In "My Friend", Wesman's tribute to Tarkovsky, we are in the woods. A
single tree is in closeup with all the textured detail of a Käthe
Kollwitz woodcut. Then we watch as it impressionistically fades into
rain, becoming a terrestrial abstract mist as if imagined by the painter
Chuck Close. We see each drop of rain on a cellular level, transformed
and digitized by an extraterrestrial computer. Set this with the
transfixing voice of the Estonian poet Ellom, (along with the
Pre-Raphaelite form of Executive Producer Anneli Kõressaar) and what
arises seemingly out of the air, is an organic tribute to a cinematic
Next, "All the Winds" might quote Denmark to some, but Wesman's violin
makes this piece a universal rhythm on the power of nature. In dark
Expressionist streaks, Wesman's winds cycle with an almost Luciferic
choas, sweeping and swirling within a mad Walpurgis Nacht. The images
are fork-tailed and manic. There is fury in Fūjin here ( the Japanese
god of the wind) as all elements mix with a wild and numinous motion.
In "The Invisibles" we are put in a white industrial corridor (which
could be a mall or a subway) with an anonymous man. No one acknowledges
the man who shuffles and drifts as several people pass him without a
glance. As the man is surrounded and almost swallowed up by his
claustrophobic space of silence and seconds, this selection recalls the
nihilism of Samuel Beckett and the art of George Tooker.

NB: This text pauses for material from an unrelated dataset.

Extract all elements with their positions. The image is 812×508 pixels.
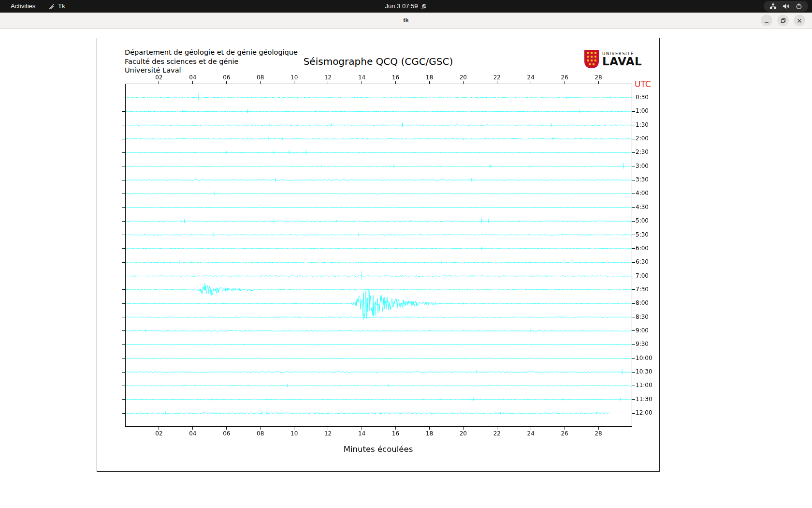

"The Day After" suggests a melted and pressurized landscape where
bulldozers and earth movers might spin out of order and attack random
bystanders while others hurry to work with a neutral deliberateness. The
train and shops struggle to carry on as usual but the sky wilts
overhead while people mill about like pigeons with shell shock.
No matter what the cause, life grinds forth.
The last three films employ a sparse and minimal iconography which build
to a transcendent score on the movement of nature and the static
satellite of pop culture. In "The Red Bridge" we move along the red
planks only to dissolve in a field of brilliant flowers ala Warhol. "The
Electric Garden of Marilyn" brings us into the environment of a
carnival. A neon Ferris wheel is saturated with a fresco of Marilyn
Monroe. The portrait is either a Buddhist Mandala or a Tex-Mex shrine
from The Day of the Dead, depending on your point of view. The blinding
lights make the famous face indistinguishable, melting it into formless
runs of color.
The remaining "Elemental" describes a wind turbine as a possible
metallic savior. With great arcing blades, the turbines are avian and
majestic. Are the machines our last hope or are they signs of a higher
intelligence driven by winds of indifference?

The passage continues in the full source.